## WHAT TO WORK ON:
The required output is the line with "SUBSCRIPTION FAQ" and each line that follows it to the end of the entries below, copied exactly and with nothing added.

• • • •

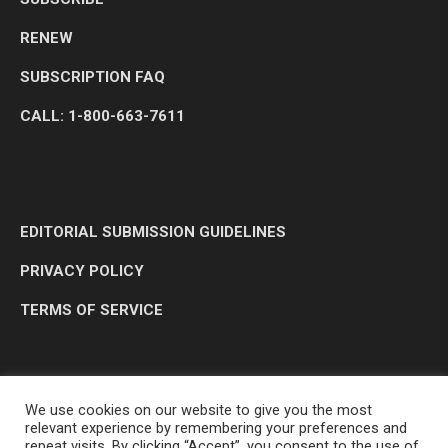
RENEW
SUBSCRIPTION FAQ
CALL: 1-800-663-7611
EDITORIAL SUBMISSION GUIDELINES
PRIVACY POLICY
TERMS OF SERVICE
We use cookies on our website to give you the most
relevant experience by remembering your preferences and
repeat visits. By clicking “Accept”, you consent to the use of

• • • •

## PROBLEM SOLUTION:
SUBSCRIPTION FAQ
CALL: 1-800-663-7611
EDITORIAL SUBMISSION GUIDELINES
PRIVACY POLICY
TERMS OF SERVICE
We use cookies on our website to give you the most
relevant experience by remembering your preferences and
repeat visits. By clicking “Accept”, you consent to the use of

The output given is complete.